#### Given information:

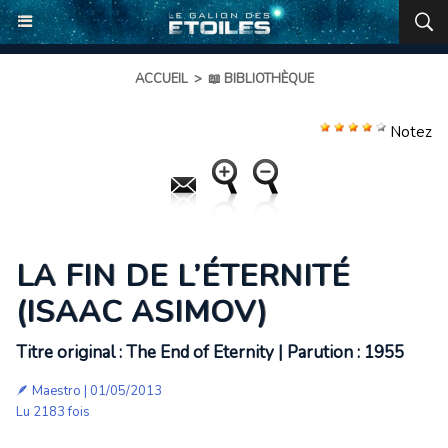
ACCUEIL
>
📖 BIBLIOTHÈQUE
Notez
LA FIN DE L’ÉTERNITÉ
(ISAAC ASIMOV)
Titre original : The End of Eternity | Parution : 1955
🪶
Maestro
| 01/05/2013
Lu 2183 fois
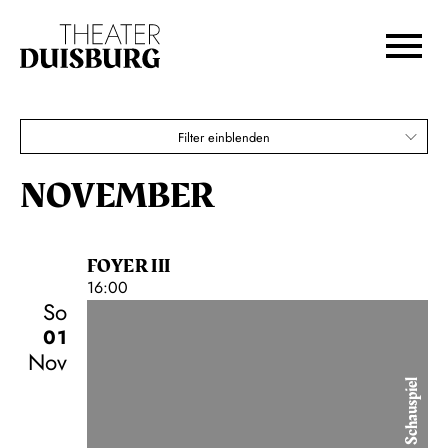
Großstadt
Zur Hauptnavigation springen
Zum Hauptinhalt springen
Karten
Zum Footer springen
€
70,00
60,00
50,00
40,00
30,00
25,00
18,00
Filter einblenden
Wechselnde Wochentage-Abo C
NOVEMBER
FOYER III
16:00
So
01
Nov
Schauspiel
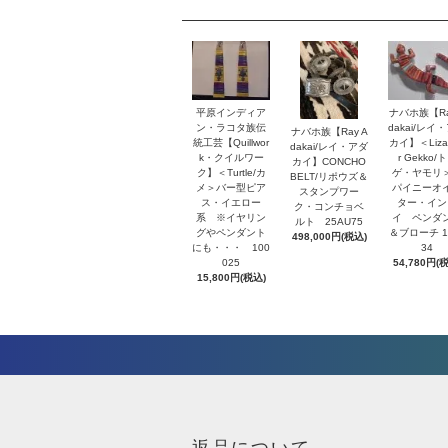
平原インディア
ナバホ族【Ra
ン・ラコタ族伝
dakai/レイ
ナバホ族【Ray A
統工芸【Quillwor
カイ】＜Lizar
dakai/レイ・アダ
k・クイルワー
r Gekko/
カイ】CONCHO
ク】＜Turtle/カ
ゲ・ヤモリ
BELT/リポウズ＆
メ＞バー型ピア
パイニーオ
スタンプワー
ス・イエロー
ター・イン
ク・コンチョベ
系 ※イヤリン
イ ペンダ
ルト 25AU75
グやペンダント
＆ブローチ 1
498,000円(税込)
にも・・・ 100
34
025
54,780円(
15,800円(税込)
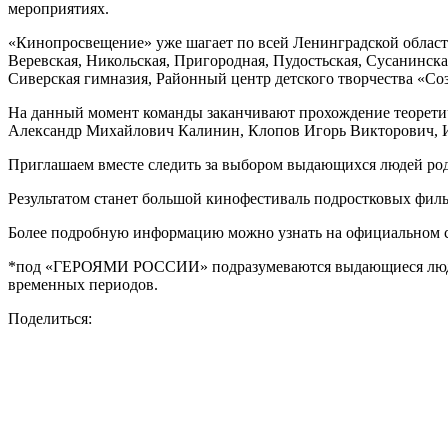
мероприятиях.
«Кинопросвещение» уже шагает по всей Ленинградской области!
Веревская, Никольская, Пригородная, Пудостьская, Сусанинск
Сиверская гимназия, Районный центр детского творчества «С
На данный момент команды заканчивают прохождение теоретиче
Александр Михайлович Калинин, Клопов Игорь Викторович, Ир
Приглашаем вместе следить за выбором выдающихся людей родн
Результатом станет большой кинофестиваль подростковых филь
Более подробную информацию можно узнать на официальном 
*под «ГЕРОЯМИ РОССИИ» подразумеваются выдающиеся люди ре
временных периодов.
Поделиться:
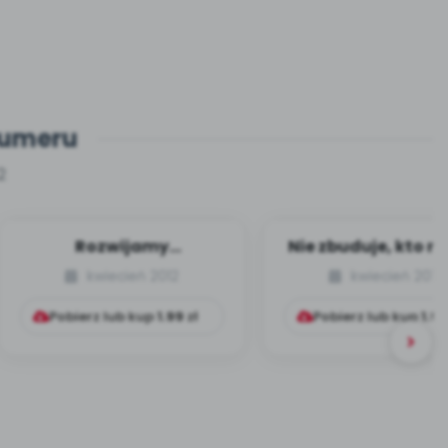
numeru
2
Rozwijamy
Nie zbuduje, kto n
zainteresowania
– o zabawach
kwiecień 2012
kwiecień 2012
techniczne
konstrukcyjny
Pobierz lub kup
1.99
zł
Pobierz lub kup
1.99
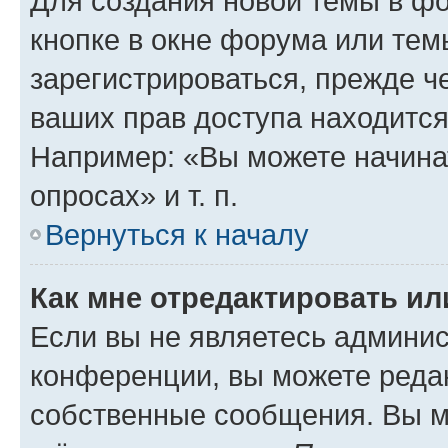
Для создания новой темы в ф
кнопке в окне форума или тем
зарегистрироваться, прежде ч
ваших прав доступа находится
Например: «Вы можете начина
опросах» и т. п.
Вернуться к началу
Как мне отредактировать и
Если вы не являетесь админи
конференции, вы можете редак
собственные сообщения. Вы м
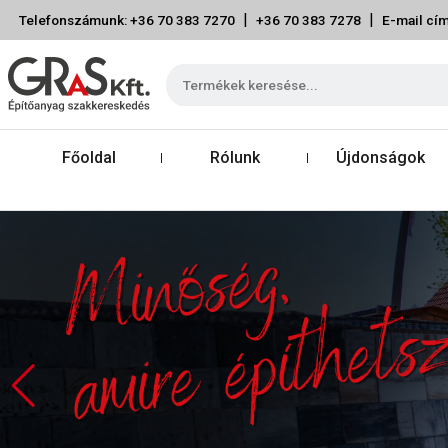
|
|
Telefonszámunk: +36 70 383 7270
+36 70 383 7278
E-mail cím
Főoldal
Rólunk
Újdonságok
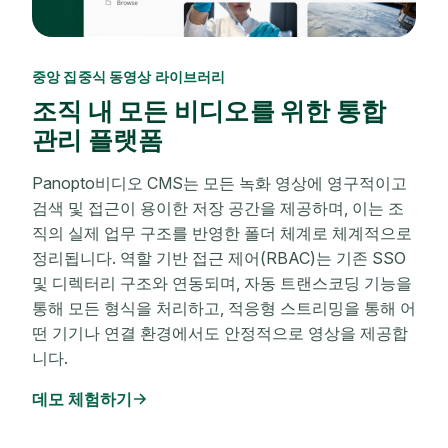
중앙 집중식 동영상 라이브러리
조직 내 모든 비디오를 위한 통합
관리 플랫폼
Panopto비디오 CMS는 모든 녹화 영상에 영구적이고
검색 및 접근이 용이한 저장 공간을 제공하며, 이는 조
직의 실제 업무 구조를 반영한 폴더 체계로 체계적으로
정리됩니다. 역할 기반 접근 제어(RBAC)는 기존 SSO
및 디렉터리 구조와 연동되며, 자동 트랜스코딩 기능을
통해 모든 형식을 처리하고, 적응형 스트리밍을 통해 어
떤 기기나 연결 환경에서도 안정적으로 영상을 제공합
니다.
데모 체험하기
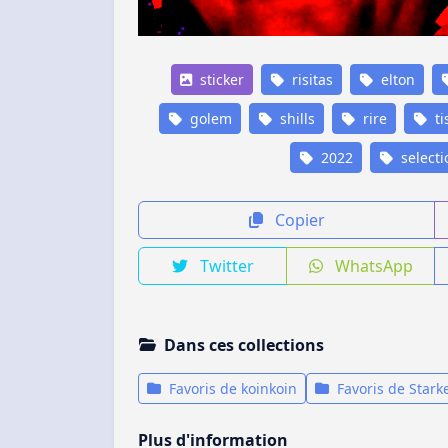
sticker
risitas
elton
golem
shills
rire
ti
2022
selecti
Copier
Twitter
WhatsApp
Dans ces collections
Favoris de koinkoin
Favoris de Stark
Plus d'information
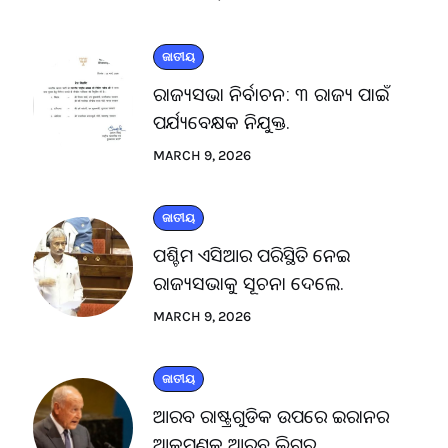
ଜାତୀୟ
ରାଜ୍ୟସଭା ନିର୍ବାଚନ: ୩ ରାଜ୍ୟ ପାଇଁ
ପର୍ଯ୍ୟବେକ୍ଷକ ନିଯୁକ୍ତ.
MARCH 9, 2026
ଜାତୀୟ
ପଶ୍ଚିମ ଏସିଆର ପରିସ୍ଥିତି ନେଇ
ରାଜ୍ୟସଭାକୁ ସୂଚନା ଦେଲେ.
MARCH 9, 2026
ଜାତୀୟ
ଆରବ ରାଷ୍ଟ୍ରଗୁଡିକ ଉପରେ ଇରାନର
ଆକ୍ରମଣକୁ ଆରବ ଲିଗ୍‌ର.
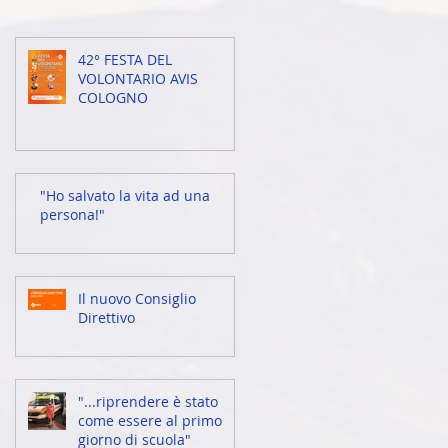
42° FESTA DEL
VOLONTARIO AVIS
COLOGNO
"Ho salvato la vita ad una
persona!"
Il nuovo Consiglio
Direttivo
"...riprendere è stato
come essere al primo
giorno di scuola"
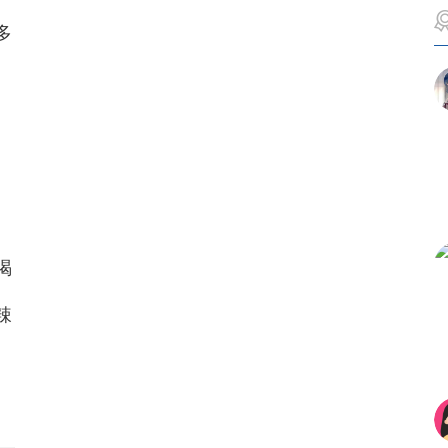
多
喝
辣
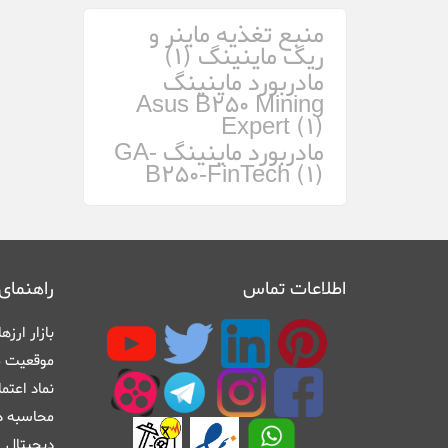
منبع تغذیه ماینر و
ریگ ماینینگ (1)
مادربورد ماینینگ
Asus B250 Mining
Expert (1)
مادربورد ماینینگ GA-
B250-FinTech (1)
اطلاعات تماس
راهنمای
بازار ارز
موقعیت م
نماد اعتم
محاسبه در
دیجیتال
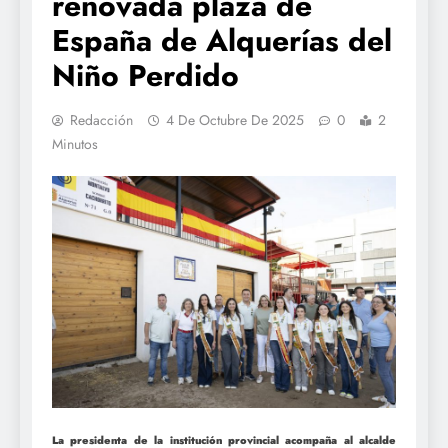
renovada plaza de
España de Alquerías del
Niño Perdido
Redacción
4 De Octubre De 2025
0
2
Minutos
La presidenta de la institución provincial acompaña al alcalde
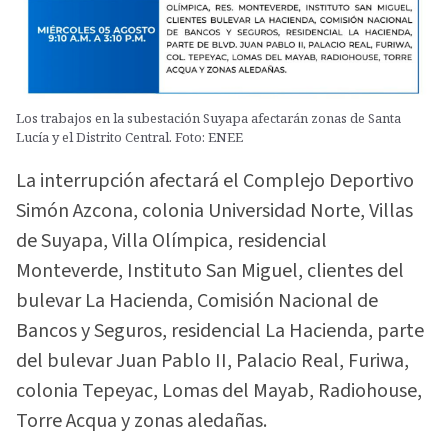
Los trabajos en la subestación Suyapa afectarán zonas de Santa
Lucía y el Distrito Central. Foto: ENEE
La interrupción afectará el Complejo Deportivo
Simón Azcona, colonia Universidad Norte, Villas
de Suyapa, Villa Olímpica, residencial
Monteverde, Instituto San Miguel, clientes del
bulevar La Hacienda, Comisión Nacional de
Bancos y Seguros, residencial La Hacienda, parte
del bulevar Juan Pablo II, Palacio Real, Furiwa,
colonia Tepeyac, Lomas del Mayab, Radiohouse,
Torre Acqua y zonas aledañas.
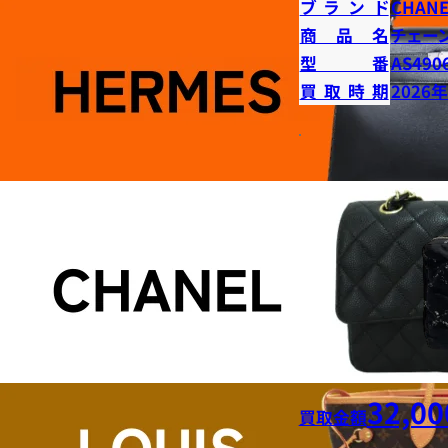
ブランド
CHANE
商品名
チェー
型番
AS490
買取時期
2026
32,00
買取金額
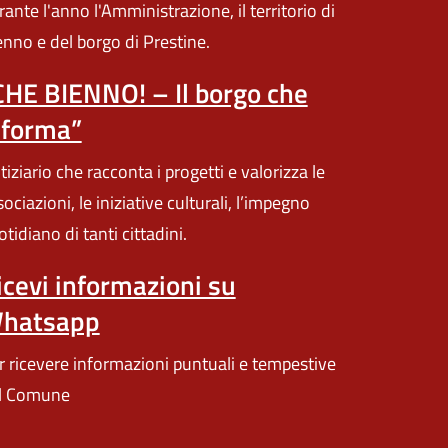
rante l'anno l'Amministrazione, il territorio di
enno e del borgo di Prestine.
CHE BIENNO! – Il borgo che
nforma”
iziario che racconta i progetti e valorizza le
ociazioni, le iniziative culturali, l’impegno
tidiano di tanti cittadini.
icevi informazioni su
hatsapp
r ricevere informazioni puntuali e tempestive
l Comune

#### Required action:
Nothing but a number should be written: how many lines of the preceding listing contain "bulevar".

#### Task answer:
2